The cafeteria worker finished her shift at 2:30, but failed to “clock out.” Exactly 12 minutes later she struck a student with her car, flipping him into the air. The student had a skull fracture and a traumatic brain injury. The court’s opinion in the subsequent lawsuit tells us that the student has since had multiple brain surgeries and is relearning how to walk, eat, and otherwise function.

The injured student sued the school district and the case largely turned on where the cafeteria worker was headed, and why she was headed there. That mattered because school districts are legally liable for injuries that result from a motor vehicle accident only when the driver of the vehicle was negligent, and was acting within the “scope of employment.” The school district sought to dismiss the case, arguing that the driver was not within the scope of her employment.

She was driving to the school admin building to meet with someone from HR who could answer some questions she had about her health insurance. So the lawyer for the student emphasized that she was driving from one school building to another, and was going into a meeting with a representative of the school district who could clarify some questions about the district-issued health insurance plan.

However, that was not enough to convince the court that the driver was acting within the scope of employment. Her shift was over. She was no longer on the clock and the fact that she failed to “clock out” did not change that. She was not being paid. Her supervisor did not tell her to drive to the admin building, or to meet with the HR representative about the health insurance. In short, the cafeteria worker was on a personal errand when this accident occurred. The school district is not liable.
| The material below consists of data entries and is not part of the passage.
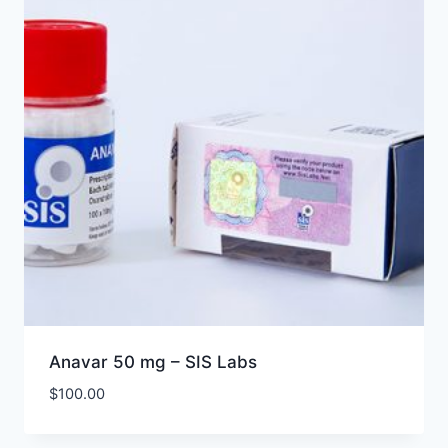
Anavar 50 mg – SIS Labs
$
100.00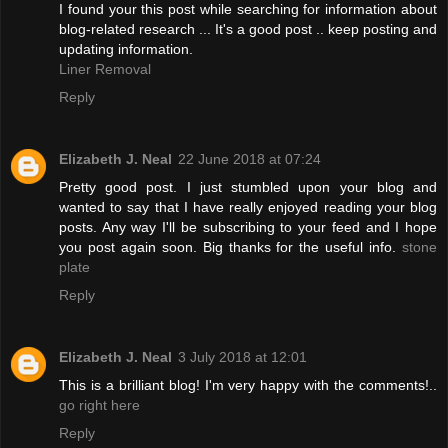
I found your this post while searching for information about
blog-related research ... It's a good post .. keep posting and
updating information.
Liner Removal
Reply
Elizabeth J. Neal
22 June 2018 at 07:24
Pretty good post. I just stumbled upon your blog and
wanted to say that I have really enjoyed reading your blog
posts. Any way I'll be subscribing to your feed and I hope
you post again soon. Big thanks for the useful info.
stone
plate
Reply
Elizabeth J. Neal
3 July 2018 at 12:01
This is a brilliant blog! I'm very happy with the comments!..
go right here
Reply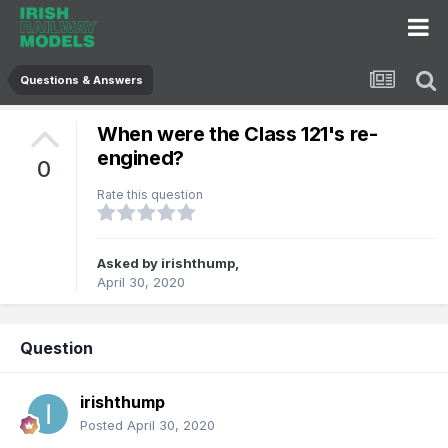
Questions & Answers
When were the Class 121's re-
engined?
0
Rate this question
Asked by
irishthump
,
April 30, 2020
Question
irishthump
Posted
April 30, 2020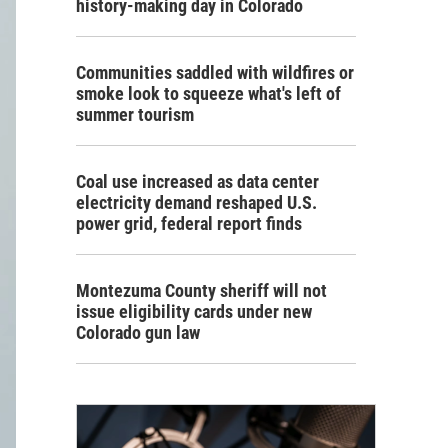
history-making day in Colorado
Communities saddled with wildfires or
smoke look to squeeze what's left of
summer tourism
Coal use increased as data center
electricity demand reshaped U.S.
power grid, federal report finds
Montezuma County sheriff will not
issue eligibility cards under new
Colorado gun law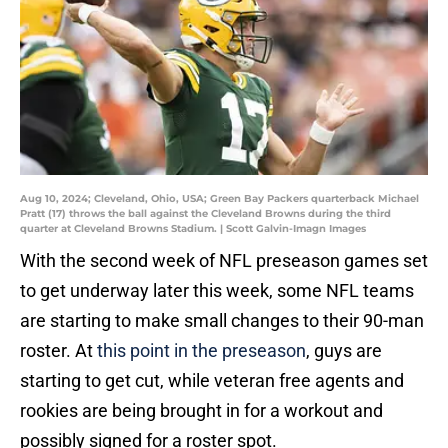
Aug 10, 2024; Cleveland, Ohio, USA; Green Bay Packers quarterback Michael
Pratt (17) throws the ball against the Cleveland Browns during the third
quarter at Cleveland Browns Stadium. | Scott Galvin-Imagn Images
With the second week of NFL preseason games set
to get underway later this week, some NFL teams
are starting to make small changes to their 90-man
roster. At
this point in the preseason
, guys are
starting to get cut, while veteran free agents and
rookies are being brought in for a workout and
possibly signed for a roster spot.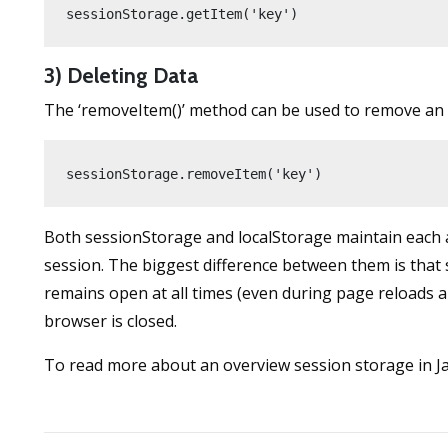
sessionStorage.getItem('key')
3) Deleting Data
The ‘removeItem()’ method can be used to remove an 
sessionStorage.removeItem('key')
Both sessionStorage and localStorage maintain each acc
session. The biggest difference between them is that
remains open at all times (even during page reloads 
browser is closed.
To read more about an overview session storage in Ja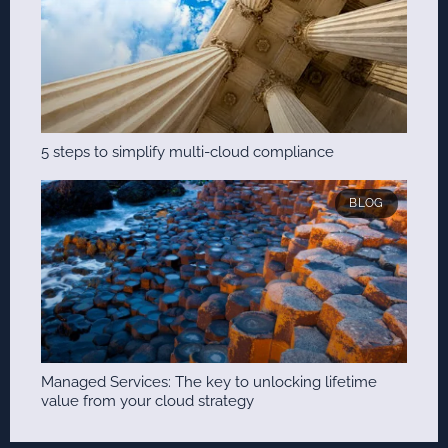
5 steps to simplify multi-cloud compliance
BLOG
Managed Services: The key to unlocking lifetime
value from your cloud strategy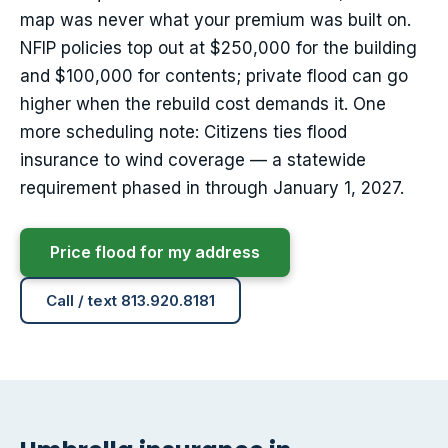
map was never what your premium was built on.
NFIP policies top out at $250,000 for the building
and $100,000 for contents; private flood can go
higher when the rebuild cost demands it. One
more scheduling note: Citizens ties flood
insurance to wind coverage — a statewide
requirement phased in through January 1, 2027.
Price flood for my address
Call / text 813.920.8181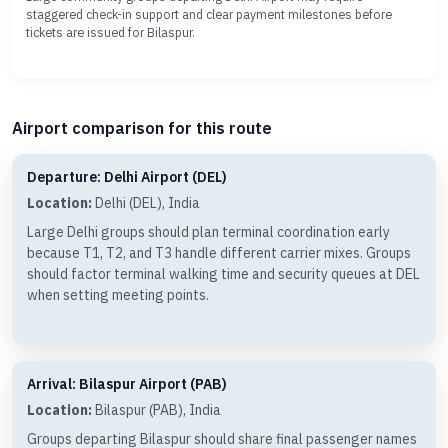
staggered check-in support and clear payment milestones before
tickets are issued for Bilaspur.
Airport comparison for this route
Departure: Delhi Airport (DEL)
Location:
Delhi (DEL), India
Large Delhi groups should plan terminal coordination early
because T1, T2, and T3 handle different carrier mixes. Groups
should factor terminal walking time and security queues at DEL
when setting meeting points.
Arrival: Bilaspur Airport (PAB)
Location:
Bilaspur (PAB), India
Groups departing Bilaspur should share final passenger names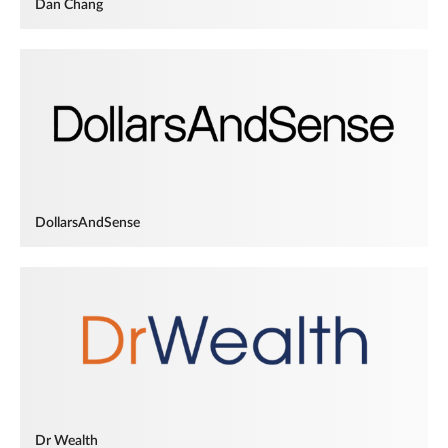
Dan Chang
DollarsAndSense
Dr Wealth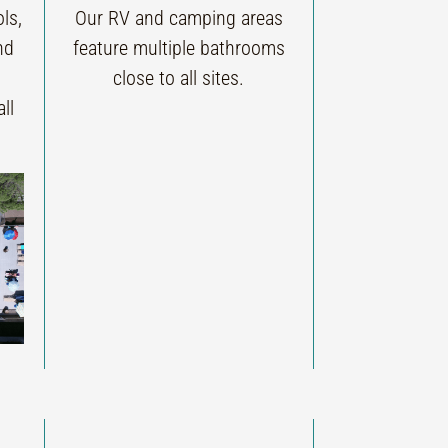
ls,
Our RV and camping areas
nd
feature multiple bathrooms
close to all sites.
ll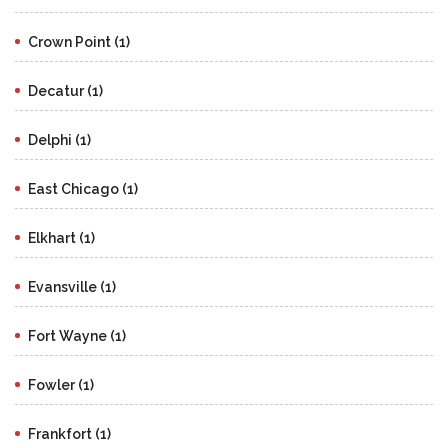
Crown Point (1)
Decatur (1)
Delphi (1)
East Chicago (1)
Elkhart (1)
Evansville (1)
Fort Wayne (1)
Fowler (1)
Frankfort (1)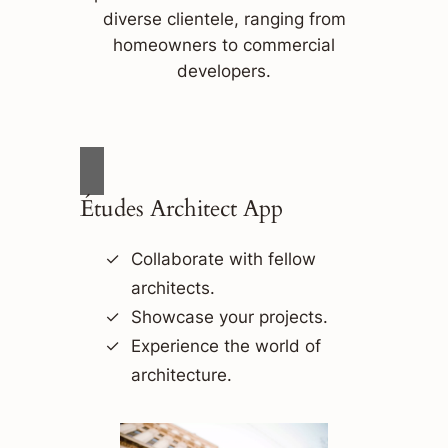
diverse clientele, ranging from
homeowners to commercial
developers.
Études Architect App
Collaborate with fellow
architects.
Showcase your projects.
Experience the world of
architecture.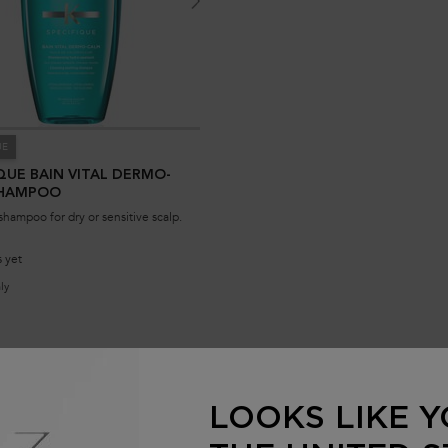
UE
QUE BAIN VITAL DERMO-
SHAMPOO
shampoo for dry or sensitive scalp.
 yet
ly
for Specifique Bain Vital Dermo-Calm Shampoo
NOTIFY ME
173.00 SAR
WHEN THE SPECIFIQUE BAIN VITAL DERMO-CALM SHAMPOO IS
LOOKS LIKE Y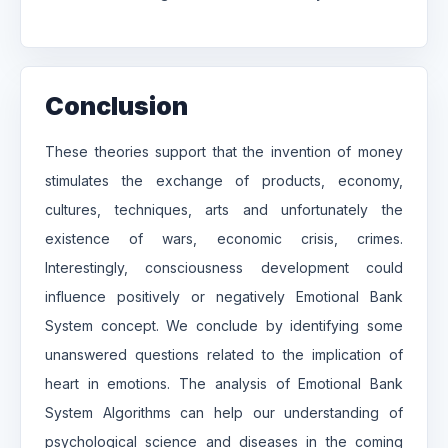
Conclusion
These theories support that the invention of money
stimulates the exchange of products, economy,
cultures, techniques, arts and unfortunately the
existence of wars, economic crisis, crimes.
Interestingly, consciousness development could
influence positively or negatively Emotional Bank
System concept. We conclude by identifying some
unanswered questions related to the implication of
heart in emotions. The analysis of Emotional Bank
System Algorithms can help our understanding of
psychological science and diseases in the coming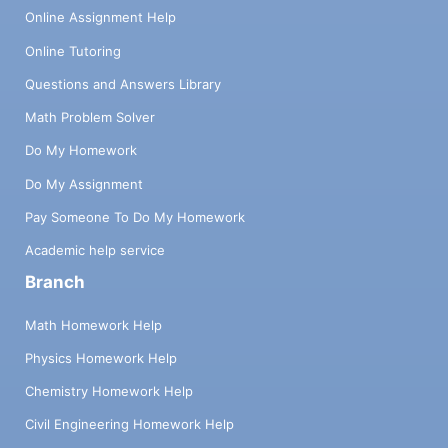
Online Assignment Help
Online Tutoring
Questions and Answers Library
Math Problem Solver
Do My Homework
Do My Assignment
Pay Someone To Do My Homework
Academic help service
Branch
Math Homework Help
Physics Homework Help
Chemistry Homework Help
Civil Engineering Homework Help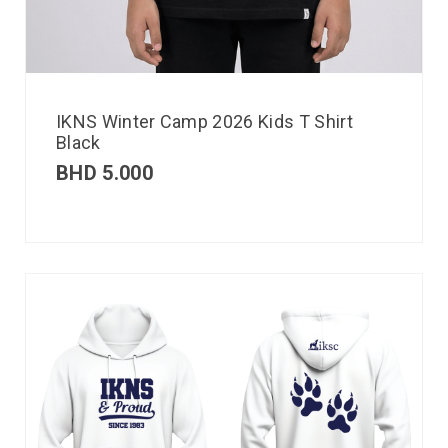
IKNS Winter Camp 2026 Kids T Shirt
Black
BHD
5.000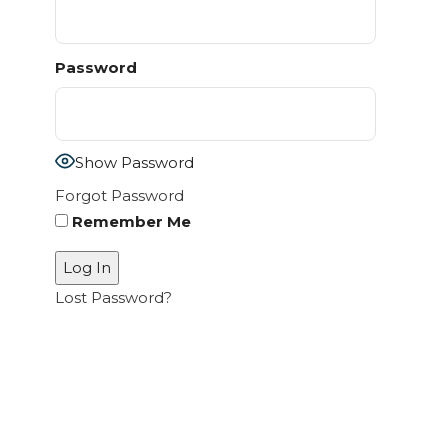
Password
Show Password
Forgot Password
Remember Me
Lost Password?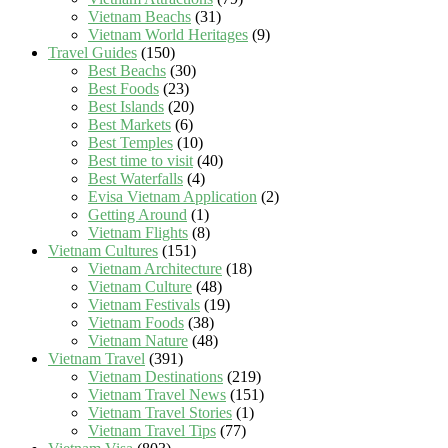
Vietnam Beachs
(31)
Vietnam World Heritages
(9)
Travel Guides
(150)
Best Beachs
(30)
Best Foods
(23)
Best Islands
(20)
Best Markets
(6)
Best Temples
(10)
Best time to visit
(40)
Best Waterfalls
(4)
Evisa Vietnam Application
(2)
Getting Around
(1)
Vietnam Flights
(8)
Vietnam Cultures
(151)
Vietnam Architecture
(18)
Vietnam Culture
(48)
Vietnam Festivals
(19)
Vietnam Foods
(38)
Vietnam Nature
(48)
Vietnam Travel
(391)
Vietnam Destinations
(219)
Vietnam Travel News
(151)
Vietnam Travel Stories
(1)
Vietnam Travel Tips
(77)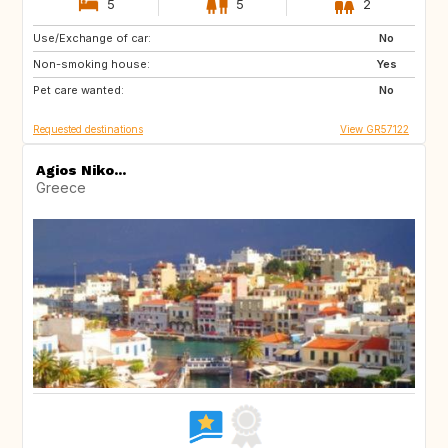
5
5
2
Use/Exchange of car:
DE
FR
No
Non-smoking house:
Yes
Pet care wanted:
No
Requested destinations
View GR57122
Agios Niko...
Greece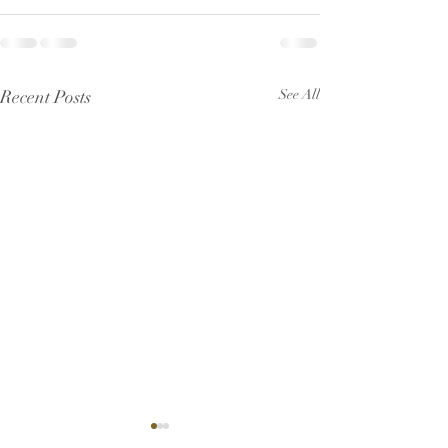
Recent Posts
See All
Pew Sheet for July 2026
Pew Sheet for 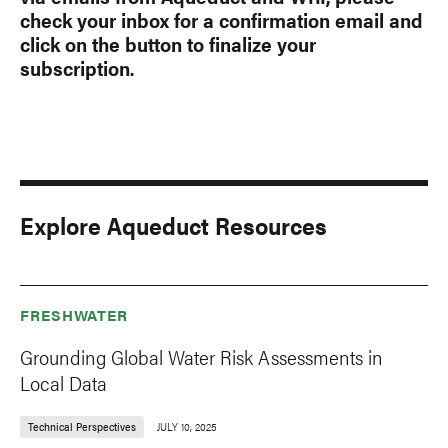
check your inbox for a confirmation email and
click on the button to finalize your
subscription.
Explore Aqueduct Resources
FRESHWATER
Grounding Global Water Risk Assessments in
Local Data
Technical Perspectives
JULY 10, 2025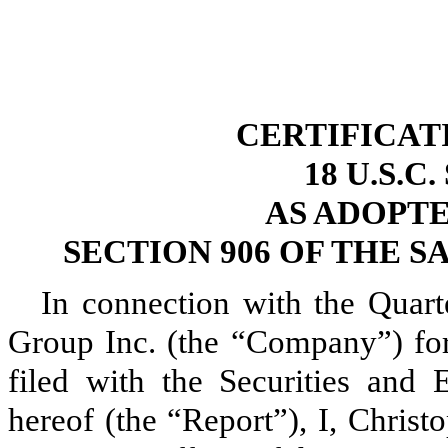
CERTIFICAT
18 U.S.C
AS ADOPT
SECTION 906 OF THE S
In connection with the Quar
Group Inc. (the “Company”) for
filed with the Securities and
hereof (the “Report”), I, Chris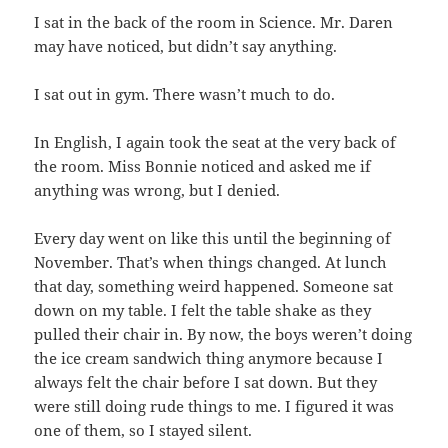
I sat in the back of the room in Science. Mr. Daren
may have noticed, but didn’t say anything.
I sat out in gym. There wasn’t much to do.
In English, I again took the seat at the very back of
the room. Miss Bonnie noticed and asked me if
anything was wrong, but I denied.
Every day went on like this until the beginning of
November. That’s when things changed. At lunch
that day, something weird happened. Someone sat
down on my table. I felt the table shake as they
pulled their chair in. By now, the boys weren’t doing
the ice cream sandwich thing anymore because I
always felt the chair before I sat down. But they
were still doing rude things to me. I figured it was
one of them, so I stayed silent.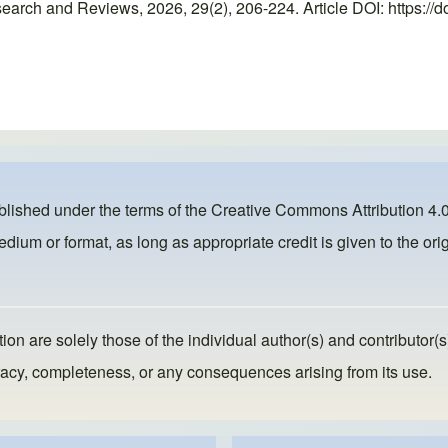
rch and Reviews, 2026, 29(2), 206-224. Article DOI: https://d
ublished under the terms of the
Creative Commons Attribution 4.0
dium or format, as long as appropriate credit is given to the orig
ion are solely those of the individual author(s) and contributor(s
ccuracy, completeness, or any consequences arising from its use.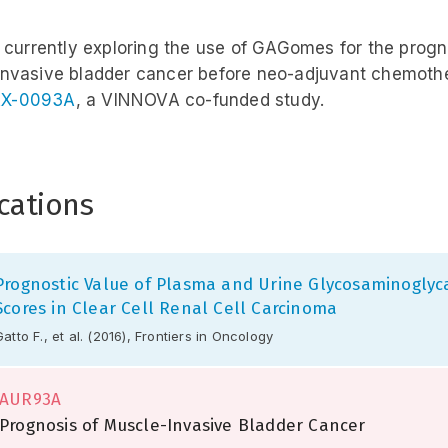
s currently exploring the use of GAGomes for the progn
nvasive bladder cancer before neo-adjuvant chemoth
X-0093A
, a VINNOVA co-funded study.
cations
Prognostic Value of Plasma and Urine Glycosaminoglyc
Scores in Clear Cell Renal Cell Carcinoma
Gatto F., et al. (2016), Frontiers in Oncology
AUR93A
Prognosis of Muscle-Invasive Bladder Cancer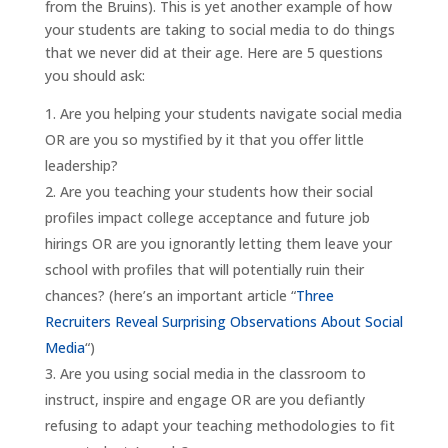
from the Bruins). This is yet another example of how
your students are taking to social media to do things
that we never did at their age. Here are 5 questions
you should ask:
Are you helping your students navigate social media
OR are you so mystified by it that you offer little
leadership?
Are you teaching your students how their social
profiles impact college acceptance and future job
hirings OR are you ignorantly letting them leave your
school with profiles that will potentially ruin their
chances? (here’s an important article “
Three
Recruiters Reveal Surprising Observations About Social
Media
“)
Are you using social media in the classroom to
instruct, inspire and engage OR are you defiantly
refusing to adapt your teaching methodologies to fit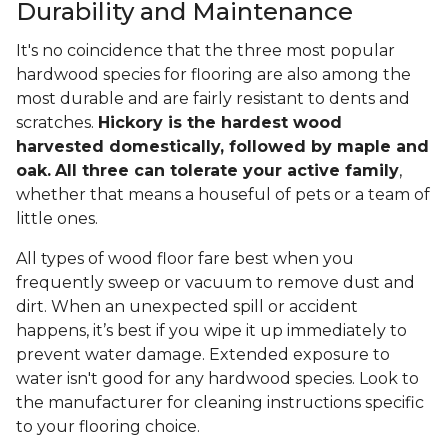
Durability and Maintenance
It's no coincidence that the three most popular
hardwood species for flooring are also among the
most durable and are fairly resistant to dents and
scratches.
Hickory is the hardest wood
harvested domestically, followed by maple and
oak.
All three can tolerate your active family
,
whether that means a houseful of pets or a team of
little ones.
All types of wood floor fare best when you
frequently sweep or vacuum to remove dust and
dirt. When an unexpected spill or accident
happens, it’s best if you wipe it up immediately to
prevent water damage. Extended exposure to
water isn't good for any hardwood species. Look to
the manufacturer for cleaning instructions specific
to your flooring choice.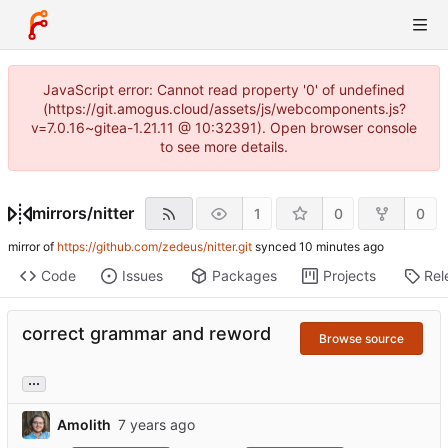
JavaScript error: Cannot read property '0' of undefined
(https://git.amogus.cloud/assets/js/webcomponents.js?
v=7.0.16~gitea-1.21.11 @ 10:32391). Open browser console
to see more details.
mirrors
/
nitter
1
0
0
mirror of
https://github.com/zedeus/nitter.git
synced
Code
Issues
Packages
Projects
Rel
correct grammar and reword
Browse source
...
Amolith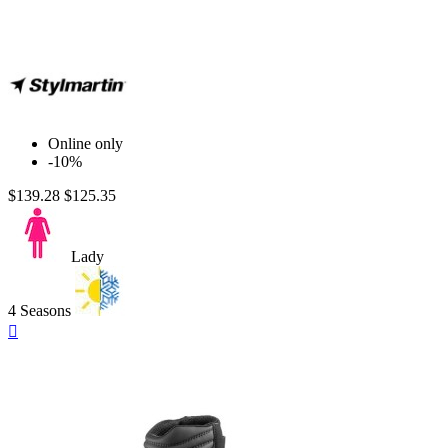
Purple
Online only
-10%
$139.28
$125.35
Lady
4 Seasons
Quick

view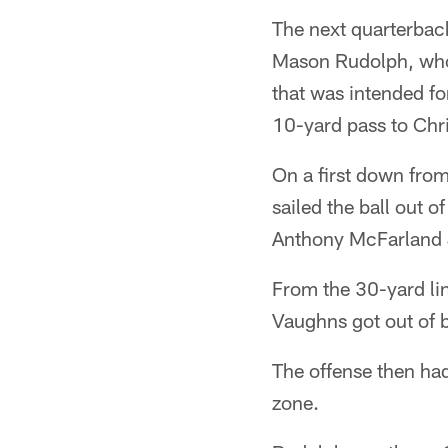
The next quarterback
Mason Rudolph, who 
that was intended f
10-yard pass to Chri
On a first down fro
sailed the ball out 
Anthony McFarland J
From the 30-yard li
Vaughns got out of 
The offense then had 
zone.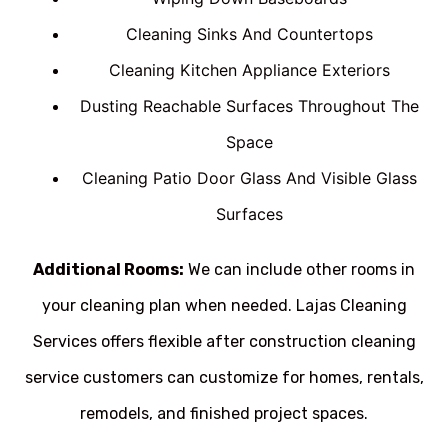
Cleaning Sinks And Countertops
Cleaning Kitchen Appliance Exteriors
Dusting Reachable Surfaces Throughout The
Space
Cleaning Patio Door Glass And Visible Glass
Surfaces
Additional Rooms:
We can include other rooms in
your cleaning plan when needed. Lajas Cleaning
Services offers flexible after construction cleaning
service customers can customize for homes, rentals,
remodels, and finished project spaces.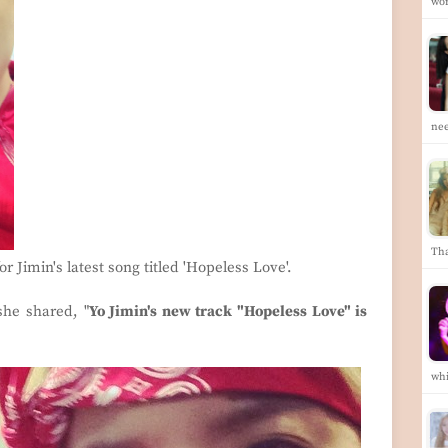
wor
ne
Th
r Jimin's latest song titled 'Hopeless Love'.
she shared, "
Yo Jimin's new track "Hopeless Love" is
wh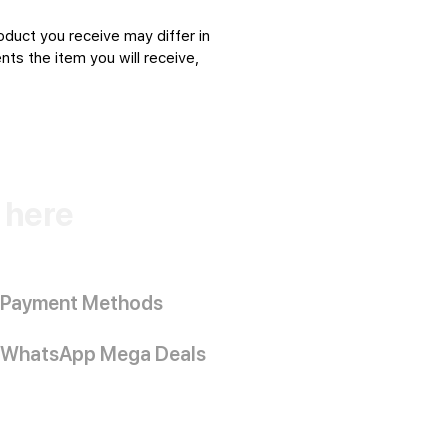
oduct you receive may differ in
ts the item you will receive,
k here
Payment Methods
WhatsApp Mega Deals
Notice, however, that the case did not turn on whose car she was driving. She was driving her personal car, but that was not the relevant issue. If her supervisor had directed her to report to another campus due to a shortage in the cafeteria, it’s very likely that the court would have viewed that as being within the scope of her employment.

It’s a sad case all around. The student was seriously injured and the worker was fired and pled guilty to assault with serious bodily injury. It’s Alief ISD v. Velazquez, decided by the Court of Appeals in Houston on May 18, 2023. It’s located at 2023 WL 3555495.

DAWG BONE: MOTOR VEHICLE + NEGLIGENCE + EMPLOYEE IN THE SCOPE OF EMPLOYMENT = ISD LIABILITY.